Get ready to go to Point Pleasant Park's Cambridge Battery to see a show—but not the one you might be thinking of: Hello City improv group (with the support of Shakespeare by the Sea) is filling the space with a socially distant improv show, called Hello City by the Sea.
When recently presented with the opportunity to collaborate with four-year-old improv group Hello City, saying “yes” was a “no brainer,” says artistic associate for Shakespeare by the Sea, Drew Douris-O’Hara. “We're really desperate to be able to do anything live right now—we’re desperate to get back to work which is why we were so excited when Hello City came to us with a proposal that really works,” he says.
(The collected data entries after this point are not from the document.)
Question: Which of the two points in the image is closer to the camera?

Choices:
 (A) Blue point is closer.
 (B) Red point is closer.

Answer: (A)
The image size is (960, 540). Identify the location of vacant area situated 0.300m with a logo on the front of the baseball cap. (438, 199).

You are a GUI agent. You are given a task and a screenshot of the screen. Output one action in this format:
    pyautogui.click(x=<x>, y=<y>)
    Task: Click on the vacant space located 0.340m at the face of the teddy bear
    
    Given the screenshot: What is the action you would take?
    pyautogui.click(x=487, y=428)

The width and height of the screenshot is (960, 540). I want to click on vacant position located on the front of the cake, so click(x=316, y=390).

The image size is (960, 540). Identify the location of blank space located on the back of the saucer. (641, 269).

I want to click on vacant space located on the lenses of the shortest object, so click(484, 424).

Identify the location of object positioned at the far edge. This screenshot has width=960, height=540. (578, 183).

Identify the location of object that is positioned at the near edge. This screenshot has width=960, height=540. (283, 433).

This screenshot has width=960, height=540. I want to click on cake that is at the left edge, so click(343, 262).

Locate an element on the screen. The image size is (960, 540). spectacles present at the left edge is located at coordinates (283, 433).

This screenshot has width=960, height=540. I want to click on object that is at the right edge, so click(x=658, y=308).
Back in March, Hello City, an eight-person improv team, lost the place it usually plays at—The Bus Stop Theatre—due to COVID-19. It went from playing a full house to no house, left without a venue at all. Meanwhile, Shakespeare by the Sea—which announced early on during the pandemic its season would be cancelled—had a venue but could not use it.
Many members of Hello City have a long-standing relationship with Shakespeare and the Sea, so they knew it would be what Peter Sarty, a longtime member of Hello City, called “a match made in heaven.”
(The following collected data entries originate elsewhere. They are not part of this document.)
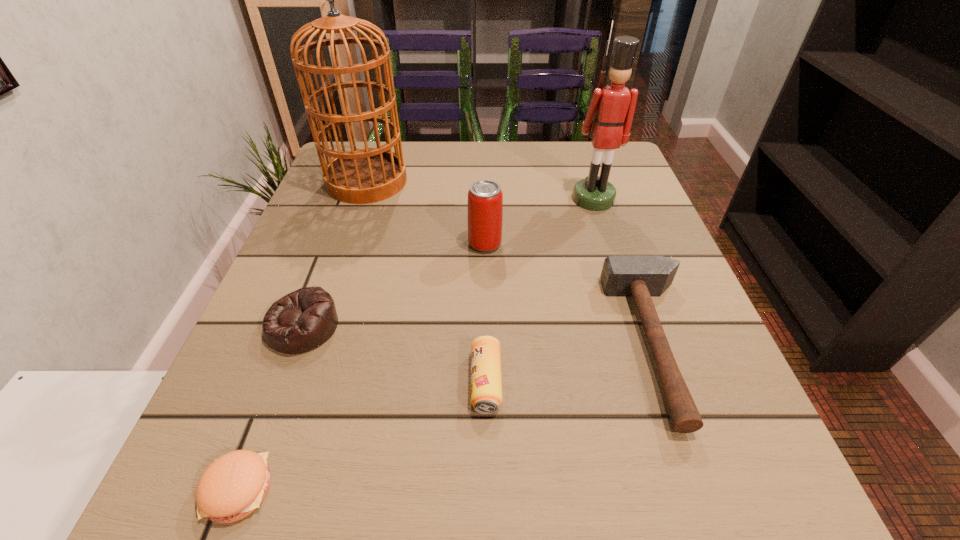 In the image, there is a desktop. Find the location of `vacant space at the left edge`. vacant space at the left edge is located at coordinates (337, 273).

I want to click on free space at the right edge of the desktop, so click(x=761, y=454).

In order to click on free space at the far left corner of the desktop in this screenshot , I will do `click(369, 146)`.

Where is `unoccupied position between the birdcage and the beanbag`? Image resolution: width=960 pixels, height=540 pixels. unoccupied position between the birdcage and the beanbag is located at coordinates (335, 254).

Where is `free spot between the nearer beer can and the farther beer can`? free spot between the nearer beer can and the farther beer can is located at coordinates (486, 313).

The height and width of the screenshot is (540, 960). Identify the location of unoccupied position between the fifth nearest object and the tallest object. (426, 213).

Locate an element on the screen. The image size is (960, 540). vacant area that lies between the beanbag and the tallest object is located at coordinates (335, 254).

Find the location of a particular element. free area in between the tallest object and the hammer is located at coordinates (513, 262).

Where is `vacant space that is in between the nutcracker and the beanbag`? The image size is (960, 540). vacant space that is in between the nutcracker and the beanbag is located at coordinates (448, 262).

Where is `unoccupied position between the nearest object and the nutcracker`? unoccupied position between the nearest object and the nutcracker is located at coordinates (416, 344). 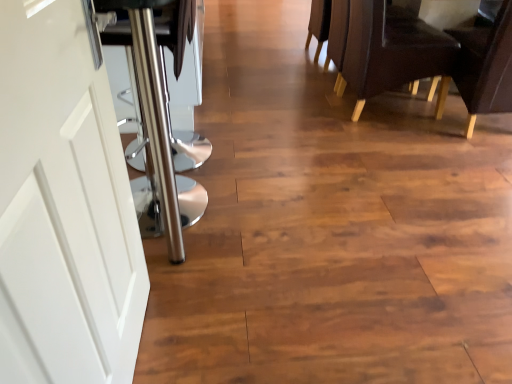 Question: Do you think white matte door at left is within brown leather chair at upper right, the 2th chair when ordered from left to right, or outside of it?

Choices:
 (A) inside
 (B) outside

Answer: (B)

Question: In terms of size, does white matte door at left appear bigger or smaller than brown leather chair at upper right, marked as the 1th chair in a right-to-left arrangement?

Choices:
 (A) small
 (B) big

Answer: (A)

Question: Which object is the farthest from the brown leather chair at upper right, the 2th chair when ordered from left to right?

Choices:
 (A) leather-like dark brown chair at right, which is the 2th chair from right to left
 (B) white matte door at left

Answer: (B)

Question: Which object is the farthest from the brown leather chair at upper right, marked as the 1th chair in a right-to-left arrangement?

Choices:
 (A) white matte door at left
 (B) leather-like dark brown chair at right, which is the 2th chair from right to left

Answer: (A)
“Capturing that energy of Shakespeare by the Sea combined with Hello City energy—I think it’s going to be a slam dunk,” says Sarty.
“It’s going to be a party,” adds Douris-O’Hara.
Sarty says both performance groups have dedicated audiences. “It's really valuable for our two companies to continue to create that feeling of community,” he says.
Not only is Sarty and the rest of Hello City ecstatic to be performing again, the group hopes, during times like these where theatres aren’t quite ready to reopen, they can help to fill the missing space in the hearts of those missing live theatre: “[It’s] just a chance for people to come together, to laugh, and for a short while forget that there’s a pandemic happening and just enjoy the sunshine, the space of the Cambridge Battery and hopefully the laughs we can provide them,” he says.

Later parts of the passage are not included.